Diaz membawa langkahnya menuju cermin lengkap dengan handuk yang saat ini ia gunakan untuk mengeringkan rambutnya yang basah.
Tampan, setidaknya satu kata tersebut sudah cukup mendeskripsikan bagaimana penampilan Diaz saat ini.
"Diazzzz" panggil Reksa dari balik pintu
"Masuk aja pa, ga di kuncii"
"Sok - sok an pernah ngunci kamar aja kamu"
"Elahhh, basa - basi doang pa" balas Diaz yang hanya dibalas dengusan pelan oleh Reksa.

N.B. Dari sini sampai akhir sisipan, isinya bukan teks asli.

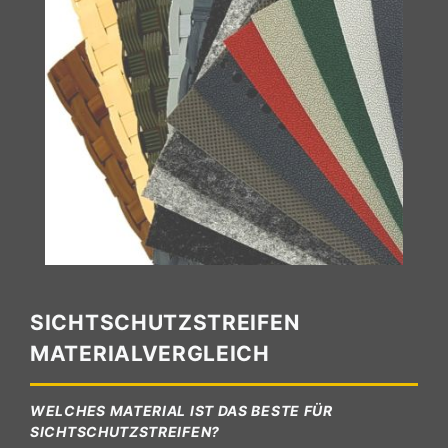
SICHTSCHUTZSTREIFEN
MATERIALVERGLEICH
WELCHES MATERIAL IST DAS BESTE FÜR
SICHTSCHUTZSTREIFEN?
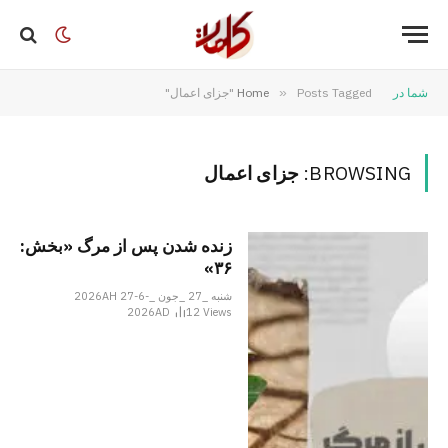
شما در
Posts Tagged "جزای اعمال"
»
Home
BROWSING:
جزای اعمال
زنده شدن پس از مرگ «بخش:
۳۶»
شنبه _27 _جون _2026AH 27-6-
2026AD
12
Views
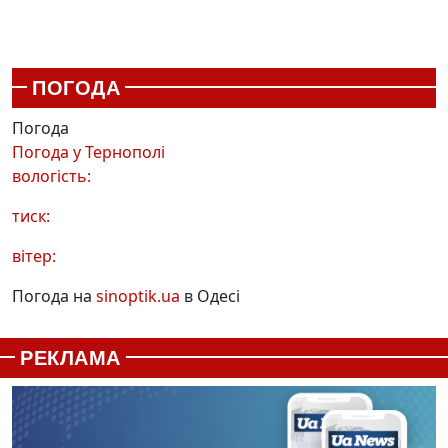
ПОГОДА
Погода
Погода у
Тернополі
вологість:
тиск:
вітер:
Погода на
sinoptik.ua
в Одесі
РЕКЛАМА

"Kenapa?" Tanya Diaz selanjutnya
"Tadi Om Firman telfon"
"Om Firman siapa?"
"Dengerin dulu makannya, jangan main asal potong aja kamu!"
"Yaudah lanjut"
"Om Firman itu sekertaris baru papa, gantiin Om Danu buat sementara. Karena kamu kan tau kalau Om Danu lagi papa tugasin di luar kota, jadi untuk kerjaan papa disini sekarang bakal di handle sama Om Firman"
"Terus Om Firman ngapain nelfon ayah jam segini? Bukannya kantor udah tutup ya?"

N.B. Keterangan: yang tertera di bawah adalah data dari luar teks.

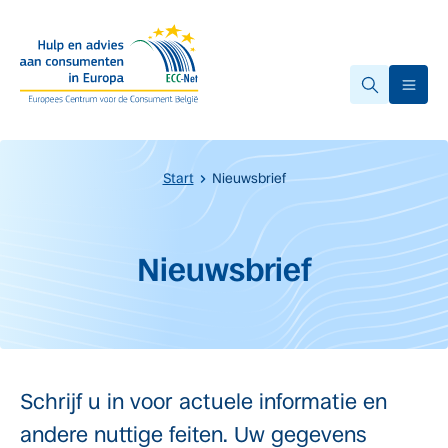
Overslaan naar hoofdinhoud.
Ope
Start
Nieuwsbrief
Start van de hoofdinhoud
Nieuwsbrief
Schrijf u in voor actuele informatie en
andere nuttige feiten. Uw gegevens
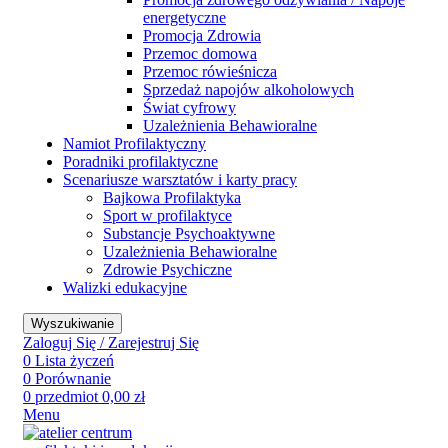
energetyczne
Promocja Zdrowia
Przemoc domowa
Przemoc rówieśnicza
Sprzedaż napojów alkoholowych
Świat cyfrowy
Uzależnienia Behawioralne
Namiot Profilaktyczny
Poradniki profilaktyczne
Scenariusze warsztatów i karty pracy
Bajkowa Profilaktyka
Sport w profilaktyce
Substancje Psychoaktywne
Uzależnienia Behawioralne
Zdrowie Psychiczne
Walizki edukacyjne
Wyszukiwanie
Zaloguj Się / Zarejestruj Się
0
Lista życzeń
0
Porównanie
0
przedmiot
0,00
zł
Menu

"Ayah ada meeting dadakan sama klien, jadi gapapa kan kalau kamu ayah tinggal sendiri dirumah?"
"Gapapa, asal pulangnya ayah harus beliin Diaz oleh - oleh"

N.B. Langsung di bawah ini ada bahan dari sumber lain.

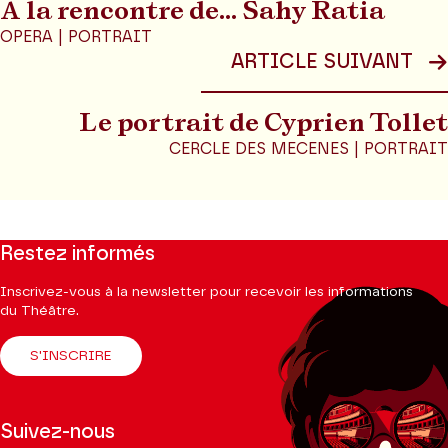
A la rencontre de... Sahy Ratia
OPERA | PORTRAIT
ARTICLE SUIVANT
Le portrait de Cyprien Tollet
CERCLE DES MECENES | PORTRAIT
Restez informés
Inscrivez-vous à la newsletter pour recevoir les informations
du Théâtre.
S'INSCRIRE
Suivez-nous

"Iyaaaa, nanti ayah pulangnya ayah beliin martabak manis kesukaan kamu"
"Siap laksanakan komandan"
"Kalau ada apa - apa langsung telfon ayah ya. Ayah berangkat dulu"
"Iyaa pasti, hati - hati dijalan yah. Kabarin kalau udah sampai"
"Iyaa" balas Reksa seraya mengusak lembut rambut putranya. Diaz tersenyum sebelum akhirnya melambaikan tangannya kearah Reksa.
***
Waktu berjalan begitu cepat, karena saat ini Diaz terlihat sudah rapi lengkap dengan seragam sekolah miliknya. Dua kancing paling atas sengaja ia lepas serta dasi yang saat ini terlihat melingkar apik di kepalanya. Sejujurnya inilah style Diaz yang sebenarnya. Diaz bukanlah siswa teladan dengan segudang prestasi, penampilannya saat ini hanya kedok untuk menutupi jika sebelumnya ia adalah siswa berandal. Yang tentunya tidak jauh dari kata bolos dan tawuran.
"Males banget kalau harus pura - pura cupu, bukan gue banget" ujarnya seraya meniup poninya malas.
"Tapi gapapa Diaz, seenggaknya lo harus bisa jaga image baik lo demi papa. Inget lo udah janji kalau lo bakal jadi siswa teladan disekolah baru lo" tegasnya meyakinkan diri sendiri.
Diaz membawa langkahnya keluar dari kamar, tas selempang yang pastinya hanya berisi satu buku tulis dan pulpen terlihat melingkar di lengan kirinya.
"Pagi yah" sapa Diaz tepat setelah sosok tersebut sampai di meja makan. Bahkan tanpa disuruh, laki - laki tersebut langsung menyerobot roti dengan selai kacang yang berada diatas meja. Yang tentunya memang sengaja disiapkan untuk Diaz."Pelan - pelan makannya"
"Laperrrr yah"
"Perasaan setau ayah fungsi dasi bukan buat dikepala deh, tapi kenapa malah kamu pake di kepala? Kamu pusing? Kalau pusing sini ayah tembelin salon pas koyo cabe" sindir Reksa yang sukses membuat Diaz menghela nafas pelan.
"Ayah mah gitu, iyaa nantii dasinya pasti Diaz pake kok"
"Bajunya juga, jangan lupa di kancing. Lagian ga bakal ada yang tertarik sama dada modelan kadal kaya kamu" lanjut Reksa yang lagi - lagi sukses membuat mood Diaz hancur.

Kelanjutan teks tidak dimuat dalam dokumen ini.